▶ [Input for this task]
· · · · ·
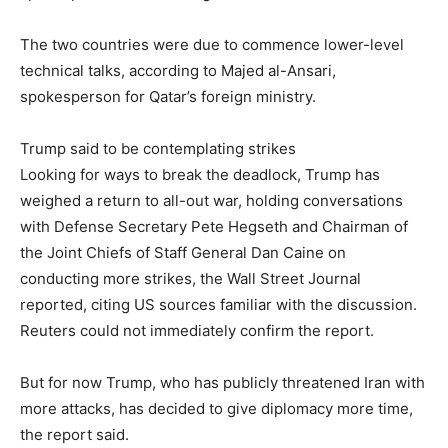
The two countries were due to commence lower-level
technical talks, according to Majed al-Ansari,
spokesperson for Qatar’s foreign ministry.
Trump said to be contemplating strikes
Looking for ways to break the deadlock, Trump has
weighed a return to all-out war, holding conversations
with Defense Secretary Pete Hegseth and Chairman of
the Joint Chiefs of Staff General Dan Caine on
conducting more strikes, the Wall Street Journal
reported, citing US sources familiar with the discussion.
Reuters could not immediately confirm the report.
But for now Trump, who has publicly threatened Iran with
more attacks, has decided to give diplomacy more time,
the report said.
· · · · ·
▶ [Aim of the task] Return, exactly as they stand, all of the lines above, but not the pictures.

▶ [Response to the exercise]
The two countries were due to commence lower-level
technical talks, according to Majed al-Ansari,
spokesperson for Qatar’s foreign ministry.
Trump said to be contemplating strikes
Looking for ways to break the deadlock, Trump has
weighed a return to all-out war, holding conversations
with Defense Secretary Pete Hegseth and Chairman of
the Joint Chiefs of Staff General Dan Caine on
conducting more strikes, the Wall Street Journal
reported, citing US sources familiar with the discussion.
Reuters could not immediately confirm the report.
But for now Trump, who has publicly threatened Iran with
more attacks, has decided to give diplomacy more time,
the report said.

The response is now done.